Print the records exactly and in full, please; the pictures stay out.

Dataset entries:
______

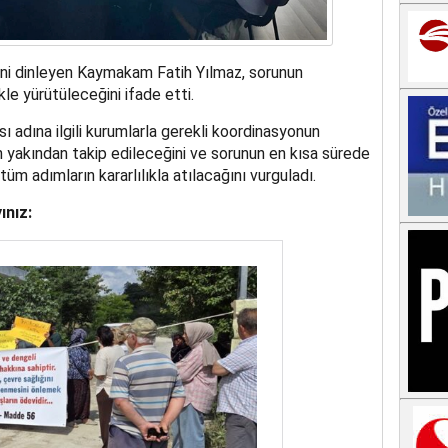
rini dinleyen Kaymakam Fatih Yılmaz, sorunun
le yürütüleceğini ifade etti.
adına ilgili kurumlarla gerekli koordinasyonun
n yakından takip edileceğini ve sorunun en kısa sürede
m adımların kararlılıkla atılacağını vurguladı.
ınız:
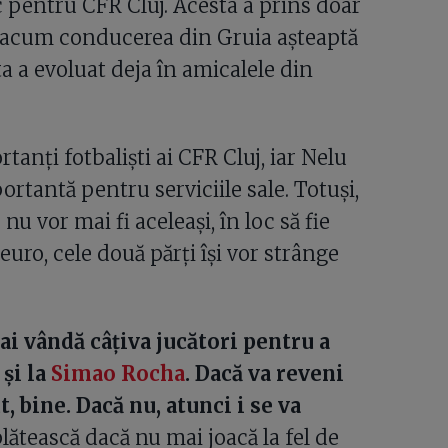
c pentru CFR Cluj. Acesta a prins doar
r acum conducerea din Gruia așteaptă
sta a evoluat deja în amicalele din
anți fotbaliști ai CFR Cluj, iar Nelu
rtantă pentru serviciile sale. Totuși,
nu vor mai fi aceleași, în loc să fie
uro, cele două părți își vor strânge
ai vândă câțiva jucători pentru a
 și la
Simao Rocha
. Dacă va reveni
t, bine. Dacă nu, atunci i se va
plătească dacă nu mai joacă la fel de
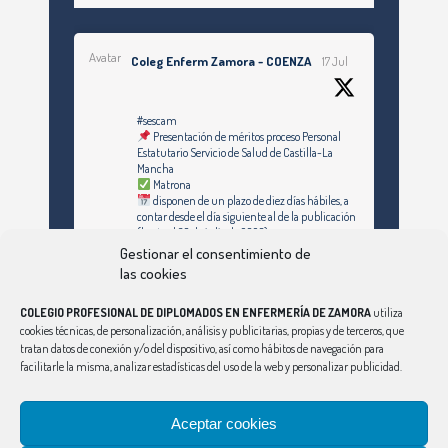
Avatar
Coleg Enferm Zamora - COENZA
17 Jul
#sescam
Presentación de méritos proceso Personal
Estatutario Servicio de Salud de Castilla-La
Mancha
Matrona
disponen de un plazo de diez días hábiles, a
contar desde el día siguiente al de la publicación
(hasta el 30 de julio de 2026)
Gestionar el consentimiento de
https://enfermeriazamora.com/enfermeria-y-
las cookies
especialidades-personal-estatutario-servicio-
de-salud-de-castilla-la-mancha-1253-
COLEGIO PROFESIONAL DE DIPLOMADOS EN ENFERMERÍA DE ZAMORA
utiliza
plazas/#MATRONA
cookies técnicas, de personalización, análisis y publicitarias, propias y de terceros, que
tratan datos de conexión y/o del dispositivo, así como hábitos de navegación para
facilitarle la misma, analizar estadísticas del uso de la web y personalizar publicidad.
Síguenos en Instagram
Twitter
Aceptar cookies
Ver Más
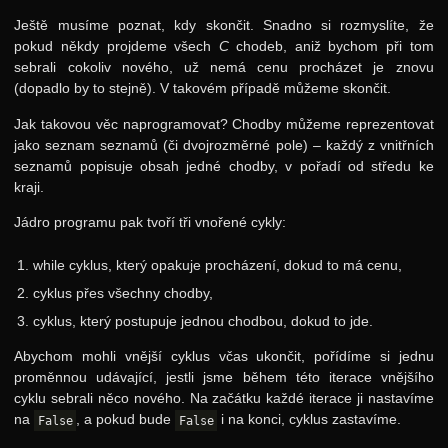
Ještě musíme poznat, kdy skončit. Snadno si rozmyslíte, že
pokud někdy projdeme všech
C
chodeb, aniž bychom při tom
sebrali cokoliv nového, už nemá cenu procházet je znovu
(dopadlo by to stejně). V takovém případě můžeme skončit.
Jak takovou věc naprogramovat? Chodby můžeme reprezentovat
jako seznam seznamů (či dvojrozměrné pole) – každý z vnitřních
seznamů popisuje obsah jedné chodby, v pořadí od středu ke
kraji.
Jádro programu pak tvoří tři vnořené cykly:
while cyklus, který opakuje procházení, dokud to má cenu,
cyklus přes všechny chodby,
cyklus, který postupuje jednou chodbou, dokud to jde.
Abychom mohli vnější cyklus včas ukončit, pořídíme si jednu
proměnnou udávající, jestli jsme během této iterace vnějšího
cyklu sebrali něco nového. Na začátku každé iterace ji nastavíme
na
, a pokud bude
i na konci, cyklus zastavíme.
False
False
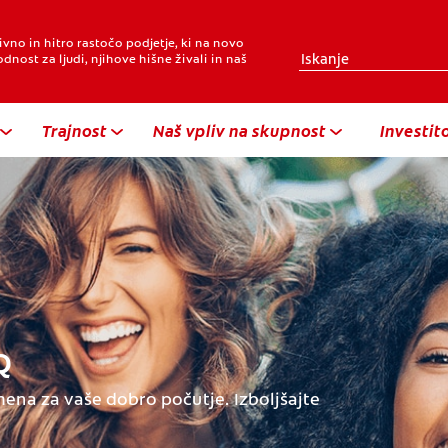
vno in hitro rastočo podjetje, ki na novo
dnost za ljudi, njihove hišne živali in naš
Trajnost
Naš vpliv na skupnost
Investito
Q
ena za vaše dobro počutje. Izboljšajte
.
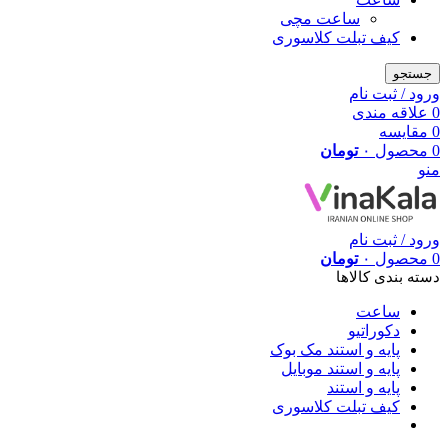
ساعت مچی
کیف تبلت کلاسوری
جستجو
ورود / ثبت نام
0
علاقه مندی
0
مقایسه
0
محصول
۰
تومان
منو
ورود / ثبت نام
0
محصول
۰
تومان
دسته بندی کالاها
ساعت
دکوراتیو
پایه و استند مک بوک
پایه و استند موبایل
پایه و استند
کیف تبلت کلاسوری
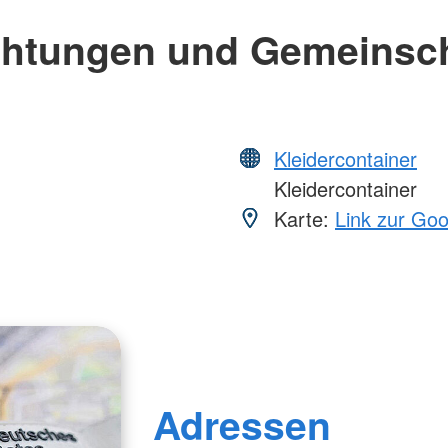
chtungen und Gemeinsc
Kleidercontainer
Kleidercontainer
Karte:
Link zur Go
Adressen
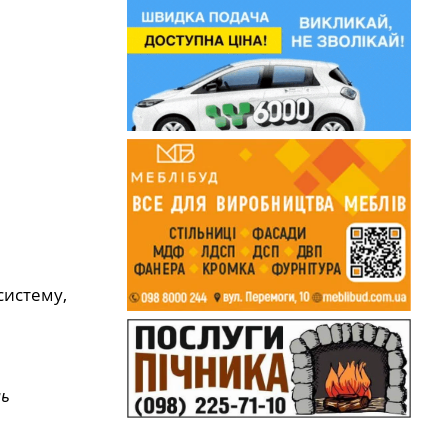
систему,
ль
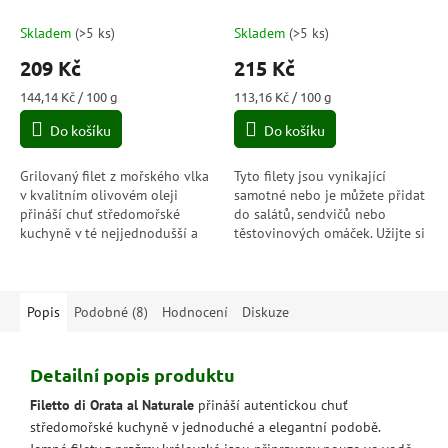
Grigliato in Olio D'Oliva)
145g
Skladem
(
>5 ks
)
Skladem
(
>5 ks
)
209 Kč
215 Kč
Měrná
Měrná
144,14 Kč / 100 g
113,16 Kč / 100 g
cena:
cena:
Do košíku
Do košíku
Grilovaný filet z mořského vlka
Tyto filety jsou vynikající
v kvalitním olivovém oleji
samotné nebo je můžete přidat
přináší chuť středomořské
do salátů, sendvičů nebo
kuchyně v té nejjednodušší a
těstovinových omáček. Užijte si
nejčistší podobě. Jemné bílé
autentickou mořskou lahůdku s
maso bez kostí a kůže je...
tuňákem v olivovém oleji od...
Popis
Podobné (8)
Hodnocení
Diskuze
Detailní popis produktu
Filetto di Orata al Naturale
přináší autentickou chuť
středomořské kuchyně v jednoduché a elegantní podobě.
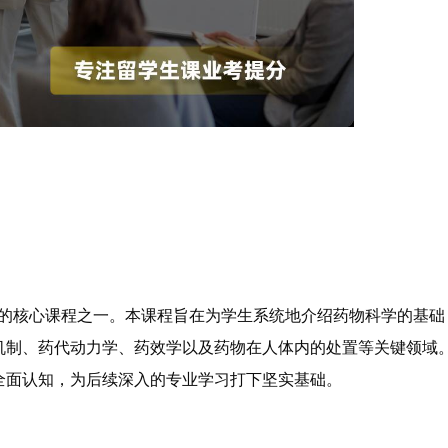
dicines专业的核心课程之一。本课程旨在为学生系统地介绍药物科学的基础
机制、药代动力学、药效学以及药物在人体内的处置等关键领域
全面认知，为后续深入的专业学习打下坚实基础。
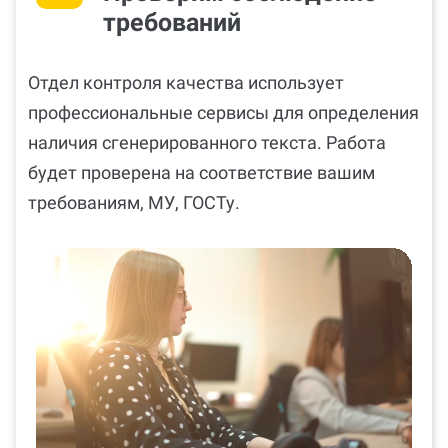
требований
Отдел контроля качества использует
профессиональные сервисы для определения
наличия сгенерированного текста. Работа
будет проверена на соответствие вашим
требованиям, МУ, ГОСТу.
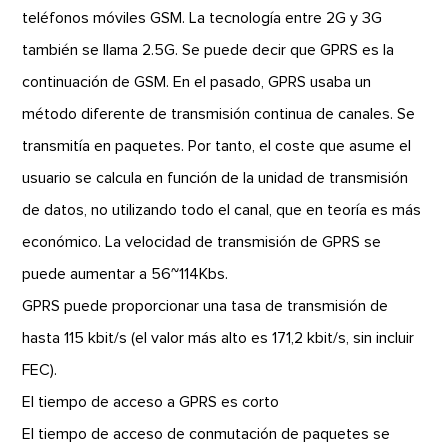
teléfonos móviles GSM. La tecnología entre 2G y 3G
también se llama 2.5G. Se puede decir que GPRS es la
continuación de GSM. En el pasado, GPRS usaba un
método diferente de transmisión continua de canales. Se
transmitía en paquetes. Por tanto, el coste que asume el
usuario se calcula en función de la unidad de transmisión
de datos, no utilizando todo el canal, que en teoría es más
económico. La velocidad de transmisión de GPRS se
puede aumentar a 56~114Kbs.
GPRS puede proporcionar una tasa de transmisión de
hasta 115 kbit/s (el valor más alto es 171,2 kbit/s, sin incluir
FEC).
El tiempo de acceso a GPRS es corto
El tiempo de acceso de conmutación de paquetes se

______

- _RESULT OF THE EXERCISE_
rini dinleyen Kaymakam Fatih Yılmaz, sorunun
le yürütüleceğini ifade etti.
adına ilgili kurumlarla gerekli koordinasyonun
n yakından takip edileceğini ve sorunun en kısa sürede
m adımların kararlılıkla atılacağını vurguladı.
ınız:
c pentru CFR Cluj. Acesta a prins doar
r acum conducerea din Gruia așteaptă
sta a evoluat deja în amicalele din
anți fotbaliști ai CFR Cluj, iar Nelu
rtantă pentru serviciile sale. Totuși,
nu vor mai fi aceleași, în loc să fie
uro, cele două părți își vor strânge
ai vândă câțiva jucători pentru a
 și la
Simao Rocha
. Dacă va reveni
t, bine. Dacă nu, atunci i se va
plătească dacă nu mai joacă la fel de
Avatar
Coleg Enferm Zamora - COENZA
17 Jul
#sescam
Presentación de méritos proceso Personal
Estatutario Servicio de Salud de Castilla-La
Mancha
Matrona
disponen de un plazo de diez días hábiles, a
contar desde el día siguiente al de la publicación
(hasta el 30 de julio de 2026)
Gestionar el consentimiento de
https://enfermeriazamora.com/enfermeria-y-
las cookies
especialidades-personal-estatutario-servicio-
de-salud-de-castilla-la-mancha-1253-
COLEGIO PROFESIONAL DE DIPLOMADOS EN ENFERMERÍA DE ZAMORA
utiliza
plazas/#MATRONA
cookies técnicas, de personalización, análisis y publicitarias, propias y de terceros, que
tratan datos de conexión y/o del dispositivo, así como hábitos de navegación para
facilitarle la misma, analizar estadísticas del uso de la web y personalizar publicidad.
Síguenos en Instagram
Twitter
Aceptar cookies
Ver Más
Ještě musíme poznat, kdy skončit. Snadno si rozmyslíte, že
pokud někdy projdeme všech
C
chodeb, aniž bychom při tom
sebrali cokoliv nového, už nemá cenu procházet je znovu
(dopadlo by to stejně). V takovém případě můžeme skončit.
Jak takovou věc naprogramovat? Chodby můžeme reprezentovat
jako seznam seznamů (či dvojrozměrné pole) – každý z vnitřních
seznamů popisuje obsah jedné chodby, v pořadí od středu ke
kraji.
Jádro programu pak tvoří tři vnořené cykly:
while cyklus, který opakuje procházení, dokud to má cenu,
cyklus přes všechny chodby,
cyklus, který postupuje jednou chodbou, dokud to jde.
Abychom mohli vnější cyklus včas ukončit, pořídíme si jednu
proměnnou udávající, jestli jsme během této iterace vnějšího
cyklu sebrali něco nového. Na začátku každé iterace ji nastavíme
na
, a pokud bude
i na konci, cyklus zastavíme.
False
False
vno in hitro rastočo podjetje, ki na novo
dnost za ljudi, njihove hišne živali in naš
Trajnost
Naš vpliv na skupnost
Investito
Q
ena za vaše dobro počutje. Izboljšajte
.
ساعت مچی
کیف تبلت کلاسوری
جستجو
ورود / ثبت نام
0
علاقه مندی
0
مقایسه
0
محصول
۰
تومان
منو
ورود / ثبت نام
0
محصول
۰
تومان
دسته بندی کالاها
ساعت
دکوراتیو
پایه و استند مک بوک
پایه و استند موبایل
پایه و استند
کیف تبلت کلاسوری
chtungen und Gemeinsc
Kleidercontainer
Kleidercontainer
Karte:
Link zur Go
Adressen
систему,
ль
Grigliato in Olio D'Oliva)
145g
Skladem
(
>5 ks
)
Skladem
(
>5 ks
)
209 Kč
215 Kč
Měrná
Měrná
144,14 Kč / 100 g
113,16 Kč / 100 g
cena:
cena:
Do košíku
Do košíku
Grilovaný filet z mořského vlka
Tyto filety jsou vynikající
v kvalitním olivovém oleji
samotné nebo je můžete přidat
přináší chuť středomořské
do salátů, sendvičů nebo
kuchyně v té nejjednodušší a
těstovinových omáček. Užijte si
nejčistší podobě. Jemné bílé
autentickou mořskou lahůdku s
maso bez kostí a kůže je...
tuňákem v olivovém oleji od...
Popis
Podobné (8)
Hodnocení
Diskuze
Detailní popis produktu
Filetto di Orata al Naturale
přináší autentickou chuť
středomořské kuchyně v jednoduché a elegantní podobě.
dicines专业的核心课程之一。本课程旨在为学生系统地介绍药物科学的基础
机制、药代动力学、药效学以及药物在人体内的处置等关键领域
全面认知，为后续深入的专业学习打下坚实基础。
требований
Отдел контроля качества использует
профессиональные сервисы для определения
наличия сгенерированного текста. Работа
будет проверена на соответствие вашим
требованиям, МУ, ГОСТу.
teléfonos móviles GSM. La tecnología entre 2G y 3G
también se llama 2.5G. Se puede decir que GPRS es la
continuación de GSM. En el pasado, GPRS usaba un
método diferente de transmisión continua de canales. Se
transmitía en paquetes. Por tanto, el coste que asume el
usuario se calcula en función de la unidad de transmisión
de datos, no utilizando todo el canal, que en teoría es más
económico. La velocidad de transmisión de GPRS se
puede aumentar a 56~114Kbs.
GPRS puede proporcionar una tasa de transmisión de
hasta 115 kbit/s (el valor más alto es 171,2 kbit/s, sin incluir
FEC).
El tiempo de acceso a GPRS es corto
El tiempo de acceso de conmutación de paquetes se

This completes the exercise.